Limb salvage prediction in peripheral artery disease patients using angiographic computer vision

Vascular. 2025 Jan 3:17085381241312467. doi: 10.1177/17085381241312467. Online ahead of print.

Abstract

Background: Peripheral artery disease (PAD) outcomes often rely on the expertise of individual vascular units, introducing potential subjectivity into disease staging. This retrospective, multicenter cohort study aimed to demonstrate the ability of artificial intelligence (AI) to provide disease staging based on inter-institutional expertise by predicting limb outcomes in post-interventional pedal angiograms of PAD patients, specifically in comparison to the inframalleolar modifier in the Global Limb Anatomic Staging System (IM GLASS).

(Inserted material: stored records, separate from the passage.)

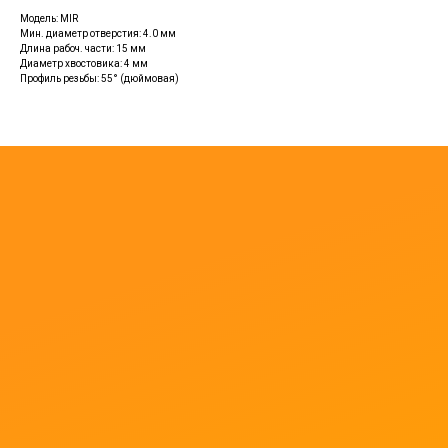
Модель: MIR
Мин. диаметр отверстия: 4.0 мм
Длина рабоч. части: 15 мм
Диаметр хвостовика: 4 мм
Профиль резьбы: 55° (дюймовая)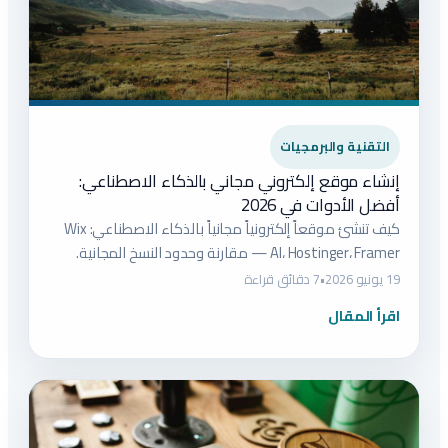
التقنية والبرمجيات
إنشاء موقع إلكتروني مجاني بالذكاء الاصطناعي:
أفضل الأدوات في 2026
كيف تنشئ موقعاً إلكترونياً مجانياً بالذكاء الاصطناعي: Wix
AI، Hostinger، Framer — مقارنة وحدود النسخ المجانية.
19 يونيو 2026
•
7 دقائق قراءة
اقرأ المقال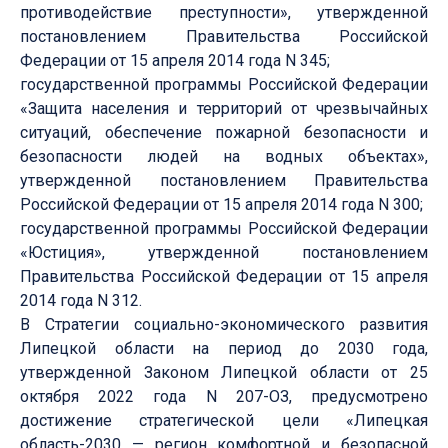
противодействие преступности», утвержденной
постановлением Правительства Российской
Федерации от 15 апреля 2014 года N 345;
государственной программы Российской Федерации
«Защита населения и территорий от чрезвычайных
ситуаций, обеспечение пожарной безопасности и
безопасности людей на водных объектах»,
утвержденной постановлением Правительства
Российской Федерации от 15 апреля 2014 года N 300;
государственной программы Российской Федерации
«Юстиция», утвержденной постановлением
Правительства Российской Федерации от 15 апреля
2014 года N 312.
В Стратегии социально-экономического развития
Липецкой области на период до 2030 года,
утвержденной Законом Липецкой области от 25
октября 2022 года N 207-ОЗ, предусмотрено
достижение стратегической цели «Липецкая
область-2030 — регион комфортной и безопасной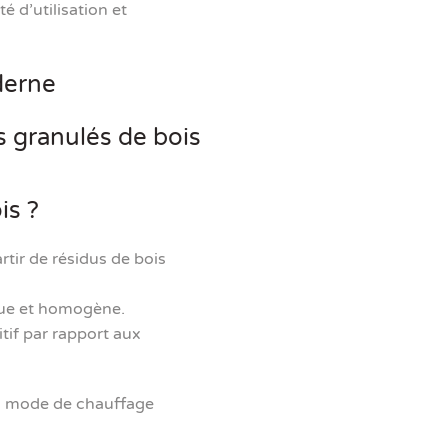
 d’utilisation et
derne
s granulés de bois
is ?
rtir de résidus de bois
gue et homogène.
tif par rapport aux
un mode de chauffage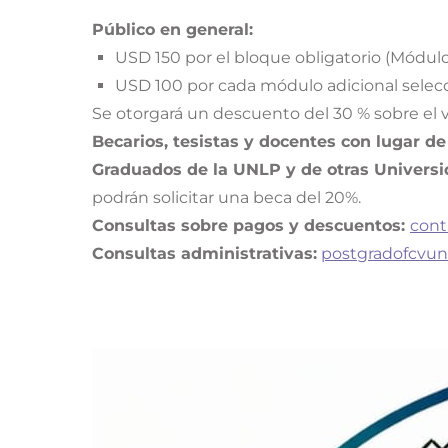
Público en general:
USD 150 por el bloque obligatorio (Módulos
USD 100 por cada módulo adicional selec
Se otorgará un descuento del 30 % sobre el 
Becarios, tesistas y docentes con lugar de
Graduados de la UNLP y de otras Universi
podrán solicitar una beca del 20%.
Consultas sobre pagos y descuentos:
cont
Consultas administrativas:
postgradofcvu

Methods: We used computer vision (CV) based on the MobileNetV2 model, implemented via TensorFlow.js library, for transfer learning and feature extraction from 518 pedal angiograms of PAD patients with known 3-month limb outcomes: 218 salvaged limbs, 140 minor amputations, and 160 major amputations.

Results: After 43 epochs of training with a learning rate of 0.001 and a batch size of 16, the model achieved a validation accuracy of 95% and a test accuracy of 93% in differentiating salvaged limbs from amputations. In manual testing with 45 angiograms excluded from the training, validation, and test processes, the AI predicted mean limb salvage probabilities of 96% for actual salvaged limbs, 27% for minor amputations, and 17% for major amputations (p-value < .001). The correlation coefficient between the CV model-predicted outcome and the actual outcome for these 45 angiograms was 0.7, nearly five times higher than that between the IM GLASS pattern and the actual outcome (0.14).

Conclusion: Computer vision can analyze angiograms and predict disease outcomes, demonstrating a significant correlation between predicted and actual limb salvage rates, outperforming IM GLASS segmentation by a vascular specialist. It has the potential to provide immediate and precise treatment results during vascular interventions, tailored to (inter)institutional expertise, and enhance individualized decision-making.

Keywords: Peripheral artery disease; amputation; artificial intelligence; computer vision; machine learning; pedal angiography.